Dunst gives lots of the credit for her acclaimed performance to the Danish director, who's known for guiding the likes of Emily Watson ("Breaking the Waves"), Bjork ("Dancer in the Dark"), Nicole Kidman ("Dogville") and Charlotte Gainsbourg ("Antichrist") through some of their most alarming and accomplished work.

"I had met Lars the summer before we made the film, and he opened up to me about his depression," Dunst said of the famously, well, melancholy von Trier. "He was so generous with his feelings, so I knew I was in safe hands, that I'd be with someone who would facilitate me and really be there to direct and guide me so I could be as vulnerable as possible and feel safe.

"And he's also one of the only directors writing for women," she added.

Dunst obviously drew on some personal experience, though, as someone who's been a working actor since the age of ! 3, but a lso a person who's had her own struggles with depression, so much so that she checked herself into a treatment facility in 2008.

"It's difficult to talk about," Dunst, now the picture of happiness and eager engagement with the world, admitted. "It's a very personal thing and very uncomfortable to talk about with someone who you don't know very well. But every role I've done, I've always used things in my life.

"There aren't many movies that have touched upon depression in this way, either. It's a difficult subject to shoot cinematically, I think, because most of the time people aren't doing much and don't want to do much. So it's refreshing to see, for me. I think that that will really comfort people, when they see it, who have been through something like that.

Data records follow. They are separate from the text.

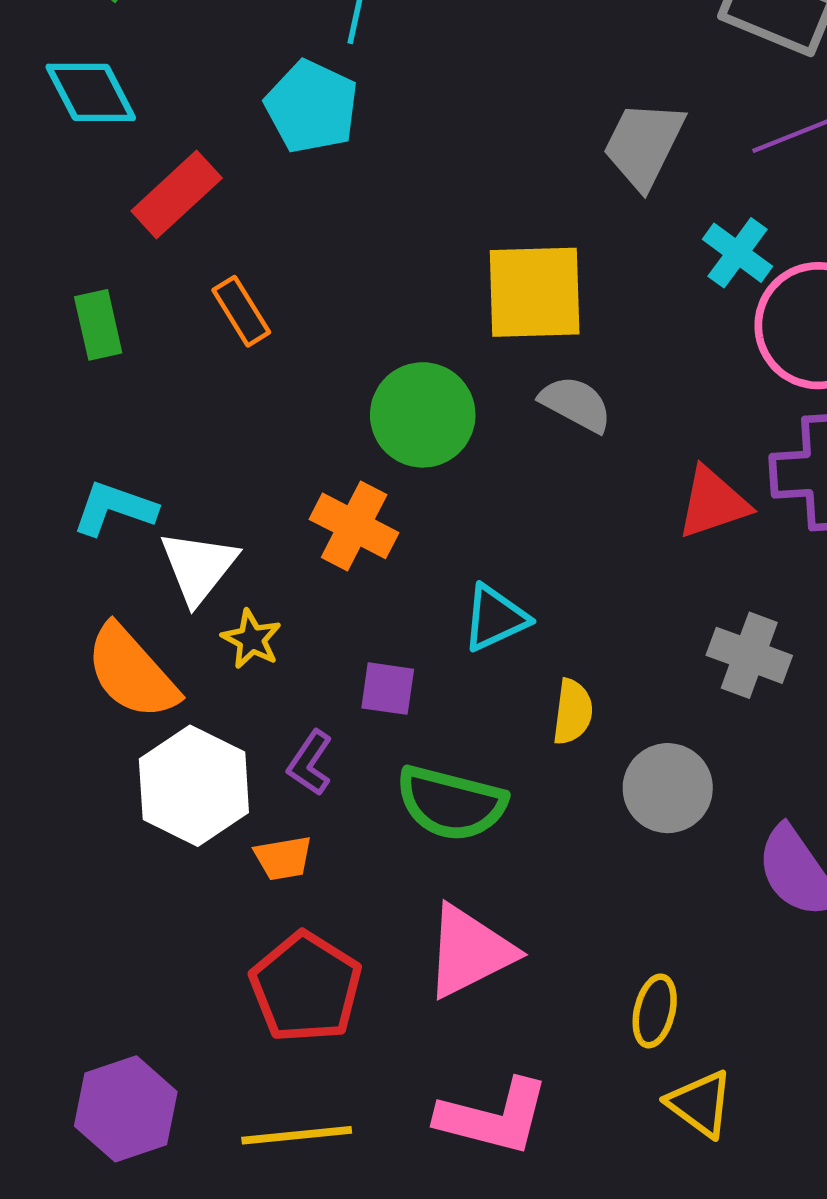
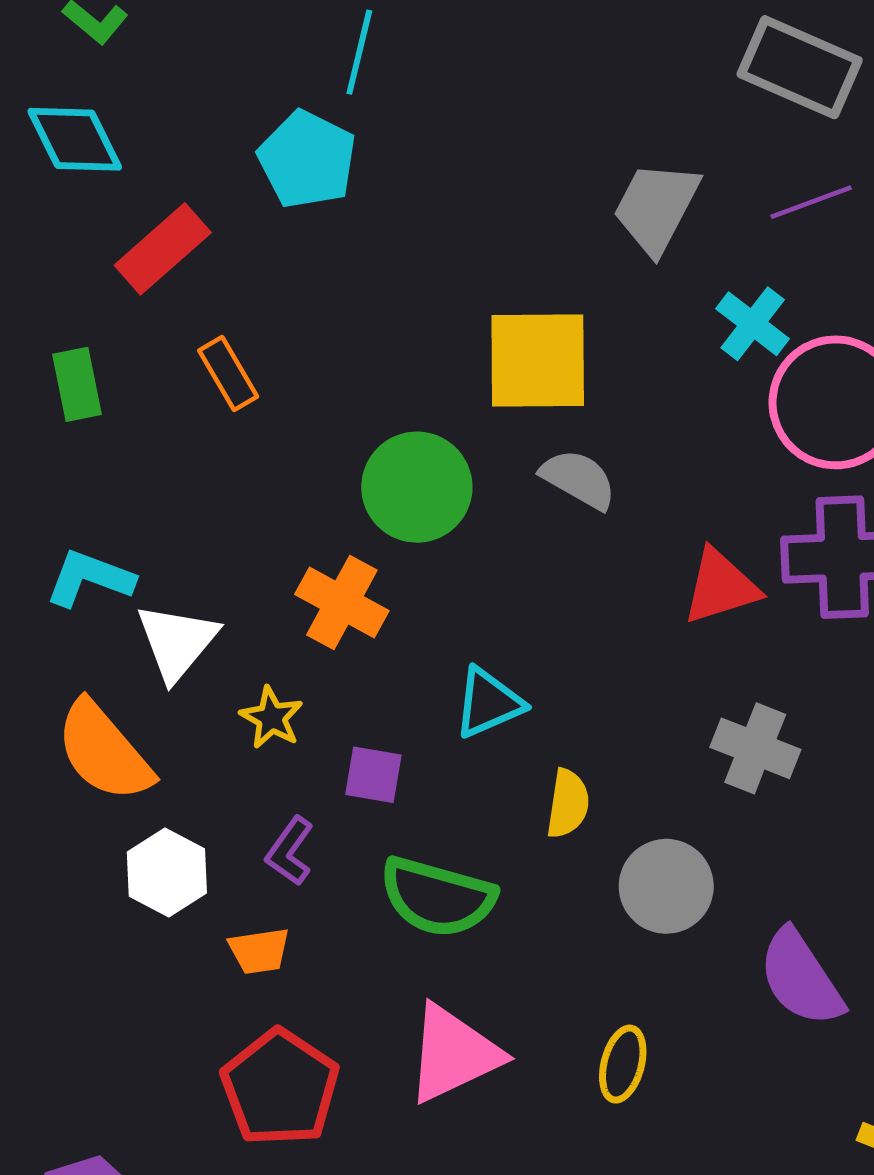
yellow star: (251, 639) -> (271, 718), moved
white hexagon: (194, 786) -> (167, 873), size x0.7
yellow ellipse: (655, 1011) -> (623, 1064), moved

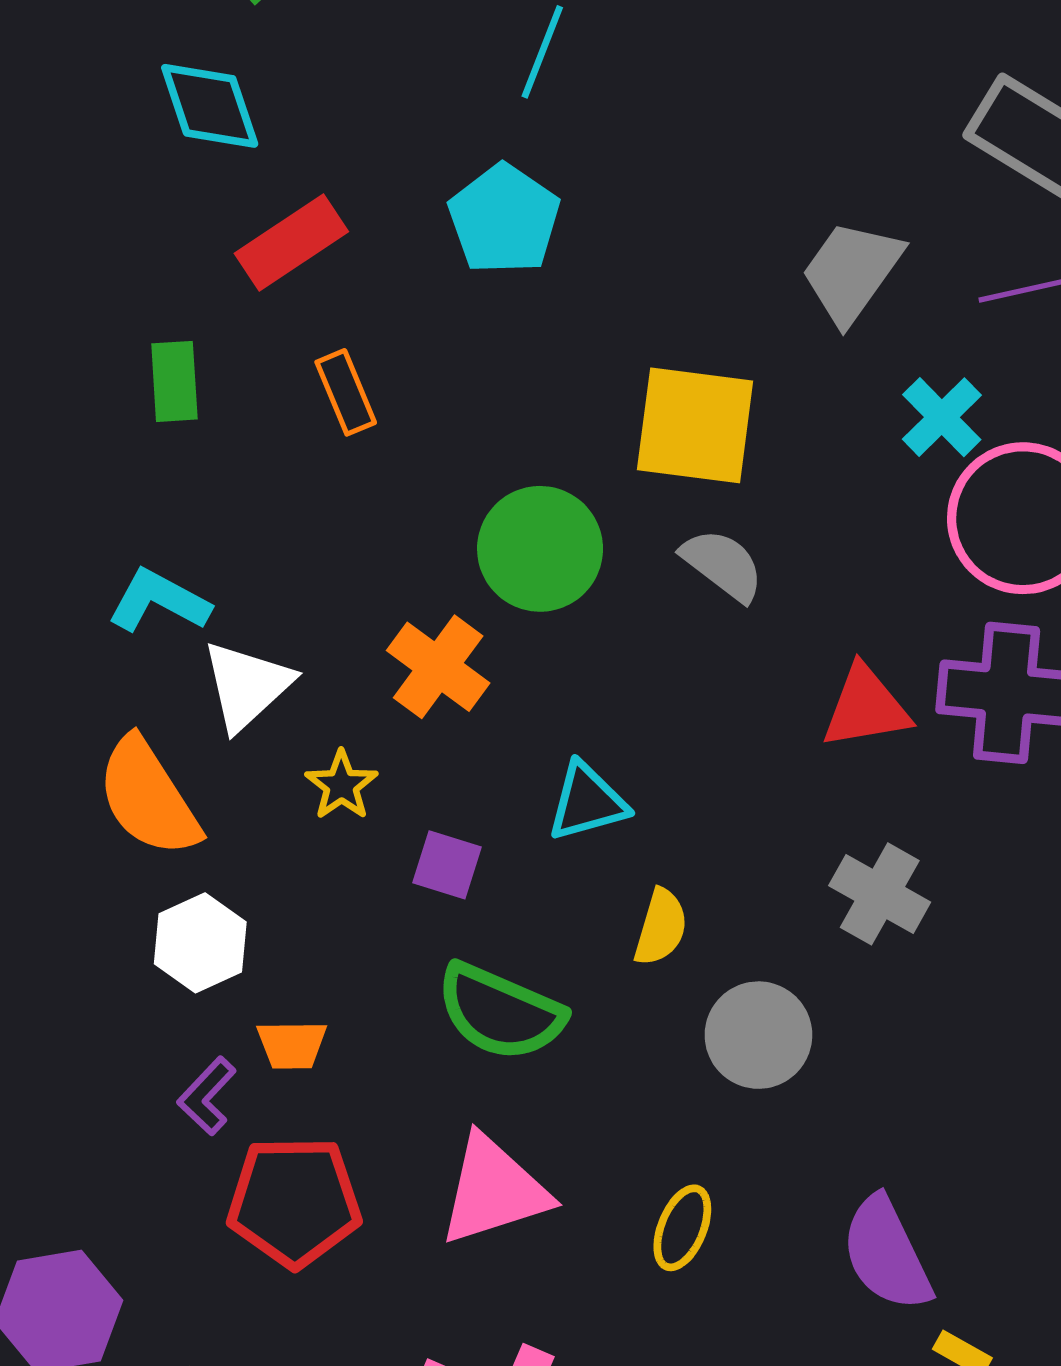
cyan pentagon: (307, 160) -> (504, 219), moved
purple L-shape: (290, 851) -> (207, 1096), moved
purple semicircle: (801, 978) -> (886, 1254), moved
red pentagon: (280, 1088) -> (294, 1202), turned 30

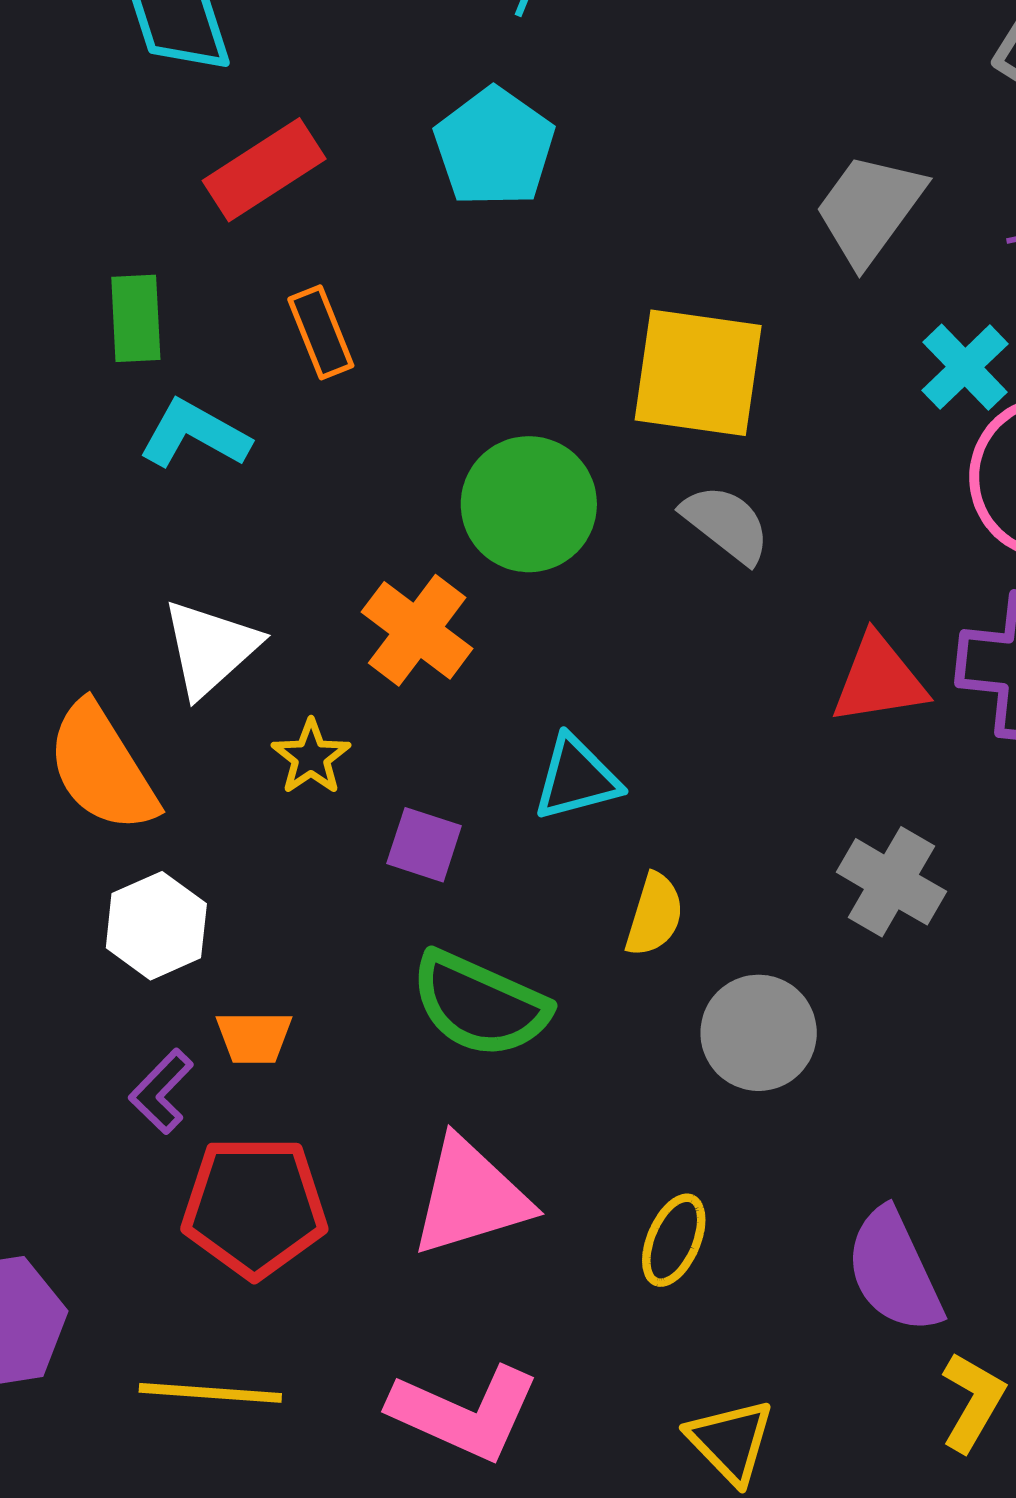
cyan L-shape: (159, 601) -> (195, 434), moved

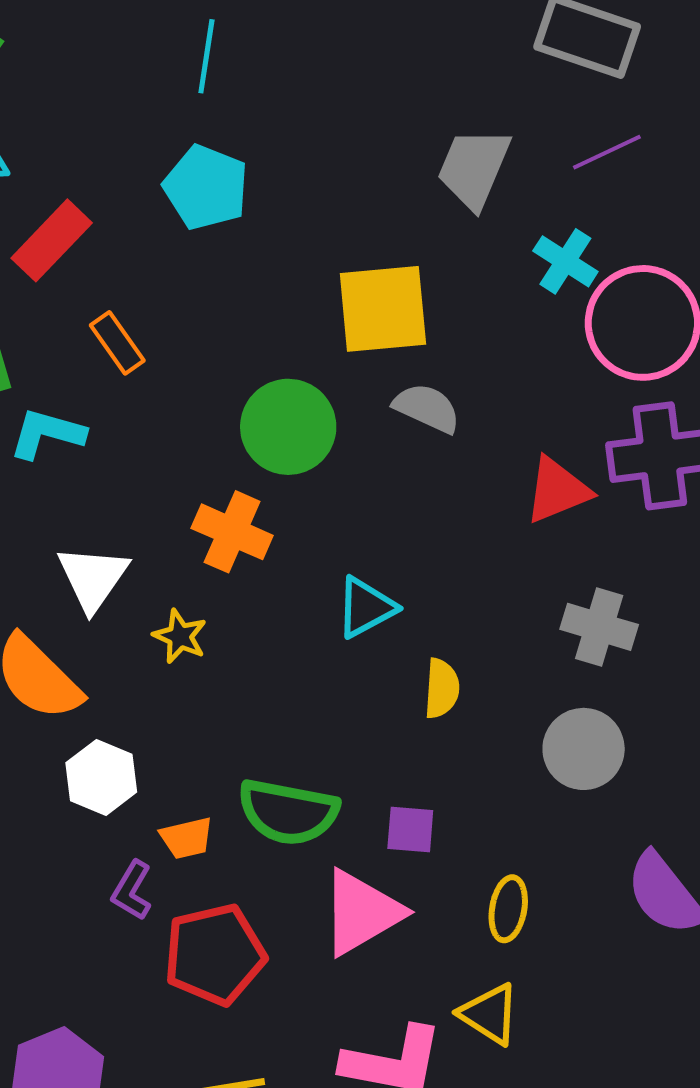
purple square: (424, 845) -> (410, 830), moved
green semicircle: (480, 1004) -> (288, 812), moved
gray circle: (759, 1033) -> (584, 749), moved
yellow triangle: (731, 1441) -> (489, 1014), moved

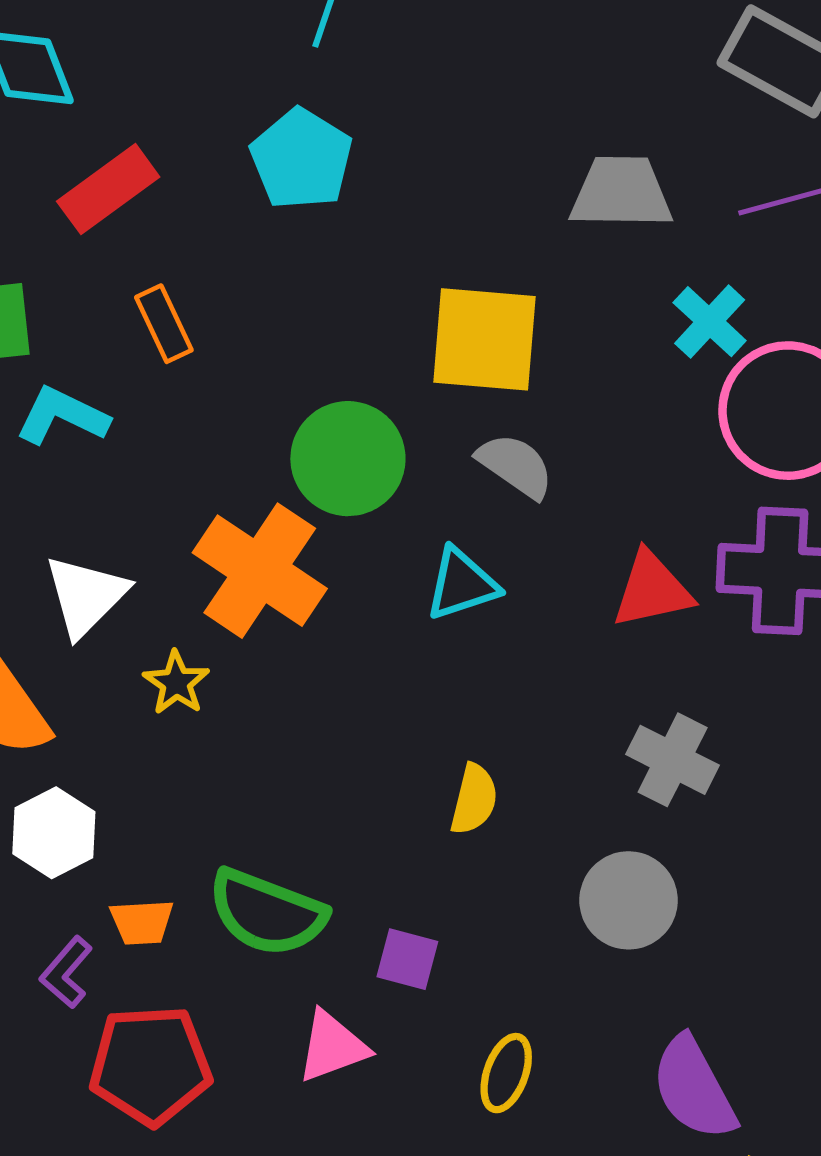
gray trapezoid: (474, 168) -> (621, 193), turned 58
orange cross: (232, 532) -> (260, 571), size x1.4
cyan triangle: (366, 607) -> (462, 584), moved
pink triangle: (362, 912) -> (332, 1047), size x0.7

That's why I make movies, to relate and help other people, and they help me to bring out things in myself."

She is worried, though, that one group of people may not draw comfort from watching "Melancholia": People named Dunst.

"My poor family!" she mock lamented. "Everything I do, they really ingest. My mom's gonna be crying when she sees it. They feel like it's actually me in every film that I do, so it just hits them 10 times harder than anyone else."

She won't be there to hold any relatives' hands, either. Beside the raw emotional material, the actress has two memorable scenes - Justine so far gone that she can't even get into a bathtub without the help of her sister (Gainsbourg), and an ecstatic bit of midnight "moonbathing" in the light of the approaching planet - in the nude.

"I warned everyone!" Dunst said with a laugh, after insisting that she just couldn't bring herself to watch any of that stuff with kin.

"My dad's from Europe so he's like, `It's for the art. I made you, you're beautiful.' My brother said, `I'll close my eyes, who cares? They're just boobs, Kiki.' OK, fine. I'm the one who's a little more weirded out than anybody else in my family."

Professionally, Dunst could hardly be in ! a better position at the moment. After a few years under the radar following the release of "Marie Antoinette" and the third "Spider- Man" movie, she has three wildly different features - the adaptation of Jack Kerouac's "On the Road," the fantasy romance "Upside Down" and an R-rated all-girl comedy - in the can.